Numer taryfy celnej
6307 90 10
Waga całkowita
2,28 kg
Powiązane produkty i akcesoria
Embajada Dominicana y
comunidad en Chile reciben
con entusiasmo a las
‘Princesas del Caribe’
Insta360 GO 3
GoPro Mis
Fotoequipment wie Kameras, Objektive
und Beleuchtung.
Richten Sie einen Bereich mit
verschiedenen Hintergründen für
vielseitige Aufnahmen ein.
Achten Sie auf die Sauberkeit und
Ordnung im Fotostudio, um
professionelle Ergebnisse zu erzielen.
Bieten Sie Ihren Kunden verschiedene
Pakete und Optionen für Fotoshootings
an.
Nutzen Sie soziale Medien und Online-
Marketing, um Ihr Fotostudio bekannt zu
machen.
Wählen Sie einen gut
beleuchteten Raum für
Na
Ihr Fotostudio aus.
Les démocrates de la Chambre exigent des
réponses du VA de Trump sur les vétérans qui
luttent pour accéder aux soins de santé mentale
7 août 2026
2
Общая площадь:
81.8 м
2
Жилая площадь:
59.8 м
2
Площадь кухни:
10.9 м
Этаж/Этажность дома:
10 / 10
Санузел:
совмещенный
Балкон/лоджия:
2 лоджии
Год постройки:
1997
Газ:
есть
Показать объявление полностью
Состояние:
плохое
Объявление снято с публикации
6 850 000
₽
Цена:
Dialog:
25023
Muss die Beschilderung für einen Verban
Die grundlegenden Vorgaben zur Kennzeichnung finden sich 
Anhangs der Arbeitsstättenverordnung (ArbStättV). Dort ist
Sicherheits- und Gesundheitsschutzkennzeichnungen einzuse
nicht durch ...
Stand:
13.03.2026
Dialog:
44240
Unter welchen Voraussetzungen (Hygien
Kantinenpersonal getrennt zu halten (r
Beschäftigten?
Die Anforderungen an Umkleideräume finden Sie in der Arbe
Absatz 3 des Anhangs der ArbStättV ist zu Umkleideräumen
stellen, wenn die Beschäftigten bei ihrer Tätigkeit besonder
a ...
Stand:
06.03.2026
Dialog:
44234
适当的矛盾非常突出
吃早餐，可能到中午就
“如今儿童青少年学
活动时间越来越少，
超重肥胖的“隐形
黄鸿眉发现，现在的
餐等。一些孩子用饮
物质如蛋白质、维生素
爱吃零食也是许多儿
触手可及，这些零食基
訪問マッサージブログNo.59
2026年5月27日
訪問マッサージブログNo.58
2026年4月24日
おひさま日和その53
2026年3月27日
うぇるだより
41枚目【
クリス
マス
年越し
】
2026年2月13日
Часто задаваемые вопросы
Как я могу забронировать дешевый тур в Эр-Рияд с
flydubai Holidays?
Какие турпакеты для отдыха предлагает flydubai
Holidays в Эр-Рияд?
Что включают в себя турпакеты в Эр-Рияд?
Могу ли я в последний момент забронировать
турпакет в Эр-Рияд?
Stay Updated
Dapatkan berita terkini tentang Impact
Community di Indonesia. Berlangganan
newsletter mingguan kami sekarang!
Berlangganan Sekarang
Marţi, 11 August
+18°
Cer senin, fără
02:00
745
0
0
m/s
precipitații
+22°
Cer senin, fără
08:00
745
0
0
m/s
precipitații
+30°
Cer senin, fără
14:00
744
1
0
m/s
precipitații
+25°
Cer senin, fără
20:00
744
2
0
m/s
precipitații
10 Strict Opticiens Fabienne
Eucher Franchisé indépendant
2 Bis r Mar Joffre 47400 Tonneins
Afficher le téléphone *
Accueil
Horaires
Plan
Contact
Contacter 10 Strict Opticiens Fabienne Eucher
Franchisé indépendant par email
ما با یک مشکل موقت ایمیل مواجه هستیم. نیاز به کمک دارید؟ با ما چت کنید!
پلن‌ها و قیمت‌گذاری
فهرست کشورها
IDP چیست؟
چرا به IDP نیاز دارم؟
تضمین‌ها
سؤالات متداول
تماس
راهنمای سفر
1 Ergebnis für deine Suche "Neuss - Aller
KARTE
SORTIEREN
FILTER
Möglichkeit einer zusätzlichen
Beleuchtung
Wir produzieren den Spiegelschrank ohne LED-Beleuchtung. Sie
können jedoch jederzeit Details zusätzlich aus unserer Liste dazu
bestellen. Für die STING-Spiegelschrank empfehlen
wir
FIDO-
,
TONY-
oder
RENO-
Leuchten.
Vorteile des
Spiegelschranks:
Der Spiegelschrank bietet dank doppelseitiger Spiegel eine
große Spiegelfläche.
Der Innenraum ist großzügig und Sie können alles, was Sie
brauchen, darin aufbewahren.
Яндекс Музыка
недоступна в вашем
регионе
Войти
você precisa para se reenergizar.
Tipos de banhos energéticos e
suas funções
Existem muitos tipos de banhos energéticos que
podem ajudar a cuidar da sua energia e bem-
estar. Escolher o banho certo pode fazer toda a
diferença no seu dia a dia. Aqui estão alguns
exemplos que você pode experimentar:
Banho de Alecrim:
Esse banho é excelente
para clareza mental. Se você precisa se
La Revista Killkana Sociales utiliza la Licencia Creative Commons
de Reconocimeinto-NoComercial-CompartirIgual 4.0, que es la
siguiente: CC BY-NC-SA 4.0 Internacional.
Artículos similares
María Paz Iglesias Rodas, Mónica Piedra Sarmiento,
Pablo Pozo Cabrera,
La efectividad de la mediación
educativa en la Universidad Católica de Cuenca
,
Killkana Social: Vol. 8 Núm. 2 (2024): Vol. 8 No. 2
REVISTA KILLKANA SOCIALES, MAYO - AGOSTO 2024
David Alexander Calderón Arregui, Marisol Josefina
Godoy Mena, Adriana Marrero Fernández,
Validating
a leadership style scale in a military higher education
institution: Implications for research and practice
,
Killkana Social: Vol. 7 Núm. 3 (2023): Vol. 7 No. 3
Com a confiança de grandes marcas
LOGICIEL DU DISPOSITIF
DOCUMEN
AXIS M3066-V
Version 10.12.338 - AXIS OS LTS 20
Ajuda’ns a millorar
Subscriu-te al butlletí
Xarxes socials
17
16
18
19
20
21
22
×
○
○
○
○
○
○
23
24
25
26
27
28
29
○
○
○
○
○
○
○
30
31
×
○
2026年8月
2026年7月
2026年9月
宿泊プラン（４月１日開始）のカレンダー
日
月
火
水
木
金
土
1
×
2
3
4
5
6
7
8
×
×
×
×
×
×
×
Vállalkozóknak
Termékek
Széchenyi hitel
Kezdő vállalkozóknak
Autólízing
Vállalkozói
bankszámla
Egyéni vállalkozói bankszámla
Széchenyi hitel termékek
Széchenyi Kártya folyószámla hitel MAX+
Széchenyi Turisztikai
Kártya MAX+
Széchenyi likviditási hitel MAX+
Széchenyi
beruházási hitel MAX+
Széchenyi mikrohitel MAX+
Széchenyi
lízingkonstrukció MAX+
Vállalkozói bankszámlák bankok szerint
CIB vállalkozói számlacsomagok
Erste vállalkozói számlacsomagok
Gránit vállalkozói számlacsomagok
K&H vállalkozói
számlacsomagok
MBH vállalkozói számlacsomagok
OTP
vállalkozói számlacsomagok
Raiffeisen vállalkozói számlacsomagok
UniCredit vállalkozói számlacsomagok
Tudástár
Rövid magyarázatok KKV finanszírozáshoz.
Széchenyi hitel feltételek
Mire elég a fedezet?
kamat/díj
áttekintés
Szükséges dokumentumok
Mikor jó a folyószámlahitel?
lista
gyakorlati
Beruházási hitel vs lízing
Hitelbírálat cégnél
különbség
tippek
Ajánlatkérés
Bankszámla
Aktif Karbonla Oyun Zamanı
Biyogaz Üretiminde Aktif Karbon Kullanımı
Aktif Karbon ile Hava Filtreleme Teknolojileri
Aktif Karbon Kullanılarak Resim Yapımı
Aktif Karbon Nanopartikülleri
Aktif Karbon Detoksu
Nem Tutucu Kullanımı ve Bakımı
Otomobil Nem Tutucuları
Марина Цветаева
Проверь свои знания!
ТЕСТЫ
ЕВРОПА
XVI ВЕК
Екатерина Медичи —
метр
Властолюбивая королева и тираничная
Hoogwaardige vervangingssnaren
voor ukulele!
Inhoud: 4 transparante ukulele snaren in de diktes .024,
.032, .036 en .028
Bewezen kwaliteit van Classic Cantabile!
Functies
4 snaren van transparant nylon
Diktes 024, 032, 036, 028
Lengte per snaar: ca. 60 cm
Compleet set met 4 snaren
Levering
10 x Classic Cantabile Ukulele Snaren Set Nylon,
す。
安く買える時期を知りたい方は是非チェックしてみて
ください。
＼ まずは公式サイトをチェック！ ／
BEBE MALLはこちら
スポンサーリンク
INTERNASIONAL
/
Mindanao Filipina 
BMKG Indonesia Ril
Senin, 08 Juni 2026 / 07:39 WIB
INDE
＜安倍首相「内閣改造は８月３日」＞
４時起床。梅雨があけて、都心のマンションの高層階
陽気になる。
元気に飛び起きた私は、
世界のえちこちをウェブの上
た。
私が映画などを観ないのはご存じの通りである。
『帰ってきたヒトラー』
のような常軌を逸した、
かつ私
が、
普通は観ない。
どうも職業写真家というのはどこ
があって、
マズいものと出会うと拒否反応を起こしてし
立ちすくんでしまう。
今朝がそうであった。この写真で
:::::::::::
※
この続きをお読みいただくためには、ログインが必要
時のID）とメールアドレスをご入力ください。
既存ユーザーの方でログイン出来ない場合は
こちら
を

### YOUR TASK
Retype only this range exactly: the first line of the data through the line where "vielseitige Aufnahmen ein." appears.

### PROBLEM SOLUTION
Numer taryfy celnej
6307 90 10
Waga całkowita
2,28 kg
Powiązane produkty i akcesoria
Embajada Dominicana y
comunidad en Chile reciben
con entusiasmo a las
‘Princesas del Caribe’
Insta360 GO 3
GoPro Mis
Fotoequipment wie Kameras, Objektive
und Beleuchtung.
Richten Sie einen Bereich mit
verschiedenen Hintergründen für
vielseitige Aufnahmen ein.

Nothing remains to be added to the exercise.